BP chief executive Bob Dudley has said the North Sea remains a heartland for the oil and gas giant which is set to conduct a big exploration programme that could result in it creating jobs.

While BP has axed hundreds of North Sea jobs amid the downturn triggered by the crude price slump and sold off assets to help raise cash, Mr Dudley said the company remains committed to the area for the long term.

“Actually we’re very bullish on the North Sea right now,” said the US executive, who noted BP is engaged in a multi-billion pound investment programme that will involve developing giant new fields and hunting for more.

“We’ve put eight to ten billion pounds into the North Sea over the last number of years and we’re still going with that so there’s deep commitment there,” said Mr Dudley after BP revealed it doubled fourth quarter profits to $400 million (£320m)

In comments to reporters, he indicated the company is nearing the end of a programme intended to get the North Sea portfolio in shape to deal with a potentially long period of relatively low oil prices.
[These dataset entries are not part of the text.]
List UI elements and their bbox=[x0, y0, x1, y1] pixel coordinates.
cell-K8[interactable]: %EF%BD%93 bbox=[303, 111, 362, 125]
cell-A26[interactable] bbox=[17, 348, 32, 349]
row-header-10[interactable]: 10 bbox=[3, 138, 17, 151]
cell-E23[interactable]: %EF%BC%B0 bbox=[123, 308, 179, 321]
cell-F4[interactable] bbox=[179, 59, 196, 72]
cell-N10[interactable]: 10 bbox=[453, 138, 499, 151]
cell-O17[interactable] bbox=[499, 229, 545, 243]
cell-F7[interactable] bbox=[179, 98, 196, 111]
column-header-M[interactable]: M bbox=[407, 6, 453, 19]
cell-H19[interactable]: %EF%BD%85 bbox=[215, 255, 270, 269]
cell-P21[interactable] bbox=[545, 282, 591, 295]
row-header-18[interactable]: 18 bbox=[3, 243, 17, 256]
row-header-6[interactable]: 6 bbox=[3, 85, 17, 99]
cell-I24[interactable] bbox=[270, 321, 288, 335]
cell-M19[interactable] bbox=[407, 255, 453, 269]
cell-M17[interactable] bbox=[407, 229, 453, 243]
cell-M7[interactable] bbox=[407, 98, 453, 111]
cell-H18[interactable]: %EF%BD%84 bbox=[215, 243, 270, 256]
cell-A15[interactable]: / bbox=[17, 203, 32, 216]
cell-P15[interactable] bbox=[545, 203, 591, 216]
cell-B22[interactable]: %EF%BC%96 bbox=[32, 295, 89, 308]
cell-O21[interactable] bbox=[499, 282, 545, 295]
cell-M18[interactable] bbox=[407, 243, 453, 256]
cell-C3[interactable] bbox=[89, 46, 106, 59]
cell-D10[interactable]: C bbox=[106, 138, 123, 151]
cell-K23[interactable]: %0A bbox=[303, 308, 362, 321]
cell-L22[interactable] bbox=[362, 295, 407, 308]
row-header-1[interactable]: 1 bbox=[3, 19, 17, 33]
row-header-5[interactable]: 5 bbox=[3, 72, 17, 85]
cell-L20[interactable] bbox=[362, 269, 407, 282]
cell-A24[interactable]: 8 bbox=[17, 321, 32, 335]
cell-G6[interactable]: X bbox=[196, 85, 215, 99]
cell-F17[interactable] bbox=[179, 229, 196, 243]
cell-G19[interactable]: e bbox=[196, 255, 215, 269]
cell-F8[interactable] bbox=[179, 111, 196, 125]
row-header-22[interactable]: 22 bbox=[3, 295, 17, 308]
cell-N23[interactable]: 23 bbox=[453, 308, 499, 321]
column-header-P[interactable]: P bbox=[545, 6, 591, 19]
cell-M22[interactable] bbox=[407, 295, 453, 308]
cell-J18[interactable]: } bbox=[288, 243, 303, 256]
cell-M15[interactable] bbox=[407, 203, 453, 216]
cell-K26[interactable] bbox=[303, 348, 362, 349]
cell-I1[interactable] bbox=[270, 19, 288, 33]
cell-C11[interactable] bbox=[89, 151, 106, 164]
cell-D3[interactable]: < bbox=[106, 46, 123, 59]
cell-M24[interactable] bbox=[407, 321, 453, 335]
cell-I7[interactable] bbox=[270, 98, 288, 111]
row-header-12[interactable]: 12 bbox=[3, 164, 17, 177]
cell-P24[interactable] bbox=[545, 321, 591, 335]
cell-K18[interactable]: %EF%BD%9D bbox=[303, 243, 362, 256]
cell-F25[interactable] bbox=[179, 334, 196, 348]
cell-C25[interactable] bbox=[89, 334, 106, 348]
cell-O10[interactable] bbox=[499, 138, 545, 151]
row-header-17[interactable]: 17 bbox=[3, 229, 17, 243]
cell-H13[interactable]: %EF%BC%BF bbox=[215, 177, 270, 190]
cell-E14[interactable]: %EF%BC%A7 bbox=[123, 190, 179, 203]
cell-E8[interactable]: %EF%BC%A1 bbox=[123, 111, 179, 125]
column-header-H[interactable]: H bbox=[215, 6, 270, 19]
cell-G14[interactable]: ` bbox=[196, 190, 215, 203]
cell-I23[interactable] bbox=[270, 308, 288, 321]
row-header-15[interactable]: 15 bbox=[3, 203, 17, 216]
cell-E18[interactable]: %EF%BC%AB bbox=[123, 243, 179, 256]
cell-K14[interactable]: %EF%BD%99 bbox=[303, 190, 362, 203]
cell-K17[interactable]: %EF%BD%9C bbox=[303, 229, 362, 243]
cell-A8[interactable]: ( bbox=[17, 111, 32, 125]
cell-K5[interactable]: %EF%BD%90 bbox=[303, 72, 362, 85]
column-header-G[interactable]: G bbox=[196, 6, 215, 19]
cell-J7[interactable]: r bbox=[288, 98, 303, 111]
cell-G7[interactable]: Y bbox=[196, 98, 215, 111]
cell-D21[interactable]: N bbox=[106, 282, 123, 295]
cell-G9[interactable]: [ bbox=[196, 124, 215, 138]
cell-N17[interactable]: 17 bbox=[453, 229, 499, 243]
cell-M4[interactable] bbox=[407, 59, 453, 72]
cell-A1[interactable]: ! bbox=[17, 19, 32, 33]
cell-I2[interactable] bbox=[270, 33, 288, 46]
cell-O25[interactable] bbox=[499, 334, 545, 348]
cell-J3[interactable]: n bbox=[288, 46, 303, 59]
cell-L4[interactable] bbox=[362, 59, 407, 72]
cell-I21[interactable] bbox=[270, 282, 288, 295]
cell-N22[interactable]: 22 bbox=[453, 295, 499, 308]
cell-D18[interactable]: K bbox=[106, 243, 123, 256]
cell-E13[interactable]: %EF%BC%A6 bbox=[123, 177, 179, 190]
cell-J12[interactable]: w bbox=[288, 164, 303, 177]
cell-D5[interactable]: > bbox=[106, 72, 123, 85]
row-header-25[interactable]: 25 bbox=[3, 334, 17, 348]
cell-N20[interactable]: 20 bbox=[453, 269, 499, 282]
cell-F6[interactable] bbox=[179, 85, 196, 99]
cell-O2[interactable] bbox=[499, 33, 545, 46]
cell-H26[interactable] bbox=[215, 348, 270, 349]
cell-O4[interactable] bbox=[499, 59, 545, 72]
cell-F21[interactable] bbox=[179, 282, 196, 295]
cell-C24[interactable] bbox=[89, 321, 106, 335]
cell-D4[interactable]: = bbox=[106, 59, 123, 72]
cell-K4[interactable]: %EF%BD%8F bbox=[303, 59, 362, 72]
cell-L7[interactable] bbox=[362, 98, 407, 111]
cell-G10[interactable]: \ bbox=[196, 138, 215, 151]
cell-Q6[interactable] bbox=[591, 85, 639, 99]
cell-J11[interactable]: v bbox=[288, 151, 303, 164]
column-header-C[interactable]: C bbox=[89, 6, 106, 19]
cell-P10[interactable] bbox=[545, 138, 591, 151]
“I think you’ve seen nothing but commitment from us,” said Mr Dudley. ”We will always be looking for simplifying and making sure we are doing it efficiently but I think the majority of that is behind us.”

The recent deal to sell stakes in the giant Magnus oil field and the flagship Sullom Voe terminal on Shetland to EnQuest was agreed under a plan to reposition BP to focus on developing big new projects rather than running late life assets.

Mr Dudley noted work on developing the huge Clair Ridge and Schiehallion fields West of Shetland is advanced. BP recently doubled its holding in the giant Culzean field, which is operated by Maersk.

The company last year bought into the Jock Scott exploration prospect operated by Statoil.

Mr Dudley added: “We’re planning up to five exploration wells in 2017 and we’ve got 50 development wells over the next three or four years so this is a heartland for BP.”

The company appears to have increased the valuation of some North Sea assets significantly.

BP said it reversed $3billion impairment provisions in the fourth quarter, mainly in respect of assets in the North Sea and Angola.

Pressed on the outlook for jobs, Mr Dudley noted many people are working on the Shetland development projects. “With five exploration wells out there and … the potential of other appraisal wells if we’re successful on these we will be a job generator in the North Sea,” he said.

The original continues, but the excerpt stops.